_What you have to do_
Every line of the data that includes "Agendar" should be copied out.

_Data listing_
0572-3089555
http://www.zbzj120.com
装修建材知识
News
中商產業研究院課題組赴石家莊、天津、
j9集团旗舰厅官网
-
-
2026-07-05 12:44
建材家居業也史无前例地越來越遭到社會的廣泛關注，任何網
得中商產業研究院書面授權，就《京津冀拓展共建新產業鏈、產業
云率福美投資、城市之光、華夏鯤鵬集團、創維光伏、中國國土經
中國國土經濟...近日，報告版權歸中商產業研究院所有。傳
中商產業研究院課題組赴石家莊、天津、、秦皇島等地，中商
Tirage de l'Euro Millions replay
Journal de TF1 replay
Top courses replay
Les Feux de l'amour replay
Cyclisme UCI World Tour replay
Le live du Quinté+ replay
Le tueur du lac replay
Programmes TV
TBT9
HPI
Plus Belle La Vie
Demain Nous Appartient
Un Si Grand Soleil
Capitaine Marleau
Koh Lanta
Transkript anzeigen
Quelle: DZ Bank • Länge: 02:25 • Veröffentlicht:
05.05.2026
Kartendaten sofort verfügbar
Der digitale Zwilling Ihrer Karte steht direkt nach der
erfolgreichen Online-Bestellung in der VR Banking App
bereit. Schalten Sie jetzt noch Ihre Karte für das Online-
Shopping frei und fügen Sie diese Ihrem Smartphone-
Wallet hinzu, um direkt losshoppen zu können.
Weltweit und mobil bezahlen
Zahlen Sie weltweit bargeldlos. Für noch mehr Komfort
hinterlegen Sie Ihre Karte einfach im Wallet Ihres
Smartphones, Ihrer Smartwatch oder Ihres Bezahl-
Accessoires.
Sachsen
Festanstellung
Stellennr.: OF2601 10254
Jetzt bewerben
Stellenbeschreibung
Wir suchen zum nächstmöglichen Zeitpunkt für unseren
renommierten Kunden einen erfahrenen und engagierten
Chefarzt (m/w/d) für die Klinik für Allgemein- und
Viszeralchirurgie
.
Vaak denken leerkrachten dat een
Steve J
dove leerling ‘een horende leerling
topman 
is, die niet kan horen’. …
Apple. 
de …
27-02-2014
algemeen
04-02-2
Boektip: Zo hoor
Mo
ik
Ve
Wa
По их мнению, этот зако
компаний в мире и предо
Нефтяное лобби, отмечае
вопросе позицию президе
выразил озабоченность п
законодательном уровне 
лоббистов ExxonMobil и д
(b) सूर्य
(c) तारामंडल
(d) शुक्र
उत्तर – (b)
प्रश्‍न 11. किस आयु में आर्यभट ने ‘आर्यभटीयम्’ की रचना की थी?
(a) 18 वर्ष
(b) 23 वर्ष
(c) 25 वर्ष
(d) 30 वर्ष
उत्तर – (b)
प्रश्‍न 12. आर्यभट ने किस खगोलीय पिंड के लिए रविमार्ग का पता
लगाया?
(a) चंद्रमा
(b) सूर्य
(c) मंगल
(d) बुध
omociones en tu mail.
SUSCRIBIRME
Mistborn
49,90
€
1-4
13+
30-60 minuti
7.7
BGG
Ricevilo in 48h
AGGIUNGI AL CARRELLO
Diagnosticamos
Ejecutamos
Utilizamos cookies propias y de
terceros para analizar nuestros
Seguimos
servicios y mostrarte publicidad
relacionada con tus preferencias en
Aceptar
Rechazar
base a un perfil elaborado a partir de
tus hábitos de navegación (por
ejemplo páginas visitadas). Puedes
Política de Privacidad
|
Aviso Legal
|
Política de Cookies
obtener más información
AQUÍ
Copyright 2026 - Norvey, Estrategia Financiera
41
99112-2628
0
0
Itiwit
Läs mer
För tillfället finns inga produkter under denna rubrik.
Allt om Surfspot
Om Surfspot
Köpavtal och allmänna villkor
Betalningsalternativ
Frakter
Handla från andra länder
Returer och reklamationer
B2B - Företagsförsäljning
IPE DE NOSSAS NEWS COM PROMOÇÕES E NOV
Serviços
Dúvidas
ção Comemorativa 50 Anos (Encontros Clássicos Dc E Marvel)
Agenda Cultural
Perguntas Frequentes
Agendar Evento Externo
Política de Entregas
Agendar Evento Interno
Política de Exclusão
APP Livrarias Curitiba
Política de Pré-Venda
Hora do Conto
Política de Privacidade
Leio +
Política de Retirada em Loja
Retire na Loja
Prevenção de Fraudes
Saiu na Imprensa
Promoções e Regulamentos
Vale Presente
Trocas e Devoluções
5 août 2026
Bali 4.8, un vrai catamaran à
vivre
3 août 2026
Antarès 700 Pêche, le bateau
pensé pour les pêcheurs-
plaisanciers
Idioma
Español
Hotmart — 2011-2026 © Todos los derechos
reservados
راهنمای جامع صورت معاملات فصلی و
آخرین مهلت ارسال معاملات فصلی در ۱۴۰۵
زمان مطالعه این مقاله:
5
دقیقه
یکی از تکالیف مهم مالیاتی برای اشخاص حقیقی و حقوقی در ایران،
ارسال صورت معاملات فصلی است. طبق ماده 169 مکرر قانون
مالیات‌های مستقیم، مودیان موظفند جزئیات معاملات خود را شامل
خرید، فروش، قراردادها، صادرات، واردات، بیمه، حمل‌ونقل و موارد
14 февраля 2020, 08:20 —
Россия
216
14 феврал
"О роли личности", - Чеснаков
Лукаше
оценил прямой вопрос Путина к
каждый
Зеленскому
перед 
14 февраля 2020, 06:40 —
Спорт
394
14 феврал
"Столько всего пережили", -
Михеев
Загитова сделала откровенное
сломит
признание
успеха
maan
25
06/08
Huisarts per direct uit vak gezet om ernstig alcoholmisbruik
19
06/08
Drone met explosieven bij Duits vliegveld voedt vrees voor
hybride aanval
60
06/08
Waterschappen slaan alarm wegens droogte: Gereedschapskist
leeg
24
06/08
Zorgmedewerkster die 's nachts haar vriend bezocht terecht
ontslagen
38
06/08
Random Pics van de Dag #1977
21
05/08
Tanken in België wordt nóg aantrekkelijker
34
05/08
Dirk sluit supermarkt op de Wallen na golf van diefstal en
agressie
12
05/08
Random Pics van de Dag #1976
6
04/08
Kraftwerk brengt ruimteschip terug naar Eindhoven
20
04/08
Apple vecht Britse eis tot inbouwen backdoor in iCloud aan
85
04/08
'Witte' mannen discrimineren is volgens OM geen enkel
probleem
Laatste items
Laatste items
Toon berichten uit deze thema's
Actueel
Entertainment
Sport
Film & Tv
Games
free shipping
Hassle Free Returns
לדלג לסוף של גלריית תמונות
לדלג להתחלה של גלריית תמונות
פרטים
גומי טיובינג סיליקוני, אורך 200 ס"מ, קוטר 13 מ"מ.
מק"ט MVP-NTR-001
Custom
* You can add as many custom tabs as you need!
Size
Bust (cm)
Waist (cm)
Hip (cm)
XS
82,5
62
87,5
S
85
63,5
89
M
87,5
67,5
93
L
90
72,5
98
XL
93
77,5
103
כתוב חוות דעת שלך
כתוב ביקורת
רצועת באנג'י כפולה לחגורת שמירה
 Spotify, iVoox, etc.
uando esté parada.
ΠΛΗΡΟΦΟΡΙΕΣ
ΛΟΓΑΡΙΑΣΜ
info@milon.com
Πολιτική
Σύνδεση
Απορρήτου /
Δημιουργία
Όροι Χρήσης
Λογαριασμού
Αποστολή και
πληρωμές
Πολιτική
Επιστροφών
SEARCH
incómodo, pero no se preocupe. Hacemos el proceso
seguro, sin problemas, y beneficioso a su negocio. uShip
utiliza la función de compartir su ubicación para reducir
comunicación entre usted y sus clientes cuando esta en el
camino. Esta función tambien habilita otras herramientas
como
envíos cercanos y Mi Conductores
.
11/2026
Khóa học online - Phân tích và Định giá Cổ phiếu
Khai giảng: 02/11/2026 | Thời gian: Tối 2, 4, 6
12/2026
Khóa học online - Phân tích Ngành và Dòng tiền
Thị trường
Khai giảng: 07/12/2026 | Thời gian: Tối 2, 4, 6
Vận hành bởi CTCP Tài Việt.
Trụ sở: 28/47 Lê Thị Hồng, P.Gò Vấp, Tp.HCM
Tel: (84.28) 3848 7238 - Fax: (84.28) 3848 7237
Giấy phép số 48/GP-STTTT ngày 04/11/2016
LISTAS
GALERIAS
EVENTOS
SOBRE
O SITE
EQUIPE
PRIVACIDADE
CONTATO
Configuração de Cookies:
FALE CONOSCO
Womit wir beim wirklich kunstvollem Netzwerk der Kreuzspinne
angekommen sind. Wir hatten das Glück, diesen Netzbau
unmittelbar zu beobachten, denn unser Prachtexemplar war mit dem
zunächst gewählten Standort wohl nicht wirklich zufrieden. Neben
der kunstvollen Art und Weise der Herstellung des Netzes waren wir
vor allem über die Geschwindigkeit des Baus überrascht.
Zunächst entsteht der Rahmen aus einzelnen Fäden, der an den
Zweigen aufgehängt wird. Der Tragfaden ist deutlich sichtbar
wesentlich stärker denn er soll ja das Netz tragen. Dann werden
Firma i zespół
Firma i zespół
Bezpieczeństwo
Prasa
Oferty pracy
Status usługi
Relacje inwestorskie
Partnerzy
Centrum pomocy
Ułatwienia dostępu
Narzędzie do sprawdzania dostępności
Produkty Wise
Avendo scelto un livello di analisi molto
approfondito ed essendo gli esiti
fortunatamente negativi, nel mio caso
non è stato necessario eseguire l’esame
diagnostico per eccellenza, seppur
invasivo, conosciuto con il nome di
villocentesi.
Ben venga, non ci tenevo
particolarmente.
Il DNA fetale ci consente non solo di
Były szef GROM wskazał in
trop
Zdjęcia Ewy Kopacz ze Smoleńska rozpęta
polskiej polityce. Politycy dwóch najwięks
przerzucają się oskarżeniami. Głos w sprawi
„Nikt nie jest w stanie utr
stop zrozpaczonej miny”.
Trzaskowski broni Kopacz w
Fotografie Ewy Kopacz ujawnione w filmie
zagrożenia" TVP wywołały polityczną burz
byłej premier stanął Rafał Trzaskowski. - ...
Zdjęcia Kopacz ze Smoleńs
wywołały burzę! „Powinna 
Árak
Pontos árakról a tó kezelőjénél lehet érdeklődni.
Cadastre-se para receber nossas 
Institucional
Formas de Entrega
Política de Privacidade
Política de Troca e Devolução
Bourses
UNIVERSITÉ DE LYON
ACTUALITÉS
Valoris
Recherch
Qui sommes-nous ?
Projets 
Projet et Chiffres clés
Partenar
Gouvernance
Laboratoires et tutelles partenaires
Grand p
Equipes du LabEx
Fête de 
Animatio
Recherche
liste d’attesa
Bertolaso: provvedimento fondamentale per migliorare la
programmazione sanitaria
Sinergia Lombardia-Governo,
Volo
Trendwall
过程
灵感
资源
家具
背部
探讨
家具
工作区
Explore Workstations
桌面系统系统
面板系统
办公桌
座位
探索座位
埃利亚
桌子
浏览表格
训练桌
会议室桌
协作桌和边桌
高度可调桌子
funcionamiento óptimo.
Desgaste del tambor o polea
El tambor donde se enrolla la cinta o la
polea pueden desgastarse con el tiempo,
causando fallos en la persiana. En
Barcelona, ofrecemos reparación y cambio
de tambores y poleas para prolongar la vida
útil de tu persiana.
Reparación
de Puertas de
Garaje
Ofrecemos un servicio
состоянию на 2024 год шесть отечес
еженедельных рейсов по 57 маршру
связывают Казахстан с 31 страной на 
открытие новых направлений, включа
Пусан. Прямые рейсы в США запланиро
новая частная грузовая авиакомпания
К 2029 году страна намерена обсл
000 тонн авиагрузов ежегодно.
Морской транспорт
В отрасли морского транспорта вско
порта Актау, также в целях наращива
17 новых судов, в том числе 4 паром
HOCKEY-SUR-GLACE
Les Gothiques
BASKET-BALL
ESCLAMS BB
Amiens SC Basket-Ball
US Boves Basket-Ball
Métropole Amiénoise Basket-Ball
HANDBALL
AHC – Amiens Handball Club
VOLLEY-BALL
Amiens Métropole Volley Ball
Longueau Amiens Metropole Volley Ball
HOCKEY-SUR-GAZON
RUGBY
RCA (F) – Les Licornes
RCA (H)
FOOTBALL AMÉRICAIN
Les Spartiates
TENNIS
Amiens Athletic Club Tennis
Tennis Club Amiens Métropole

_Solution for this task_
Agendar Evento Externo
Agendar Evento Interno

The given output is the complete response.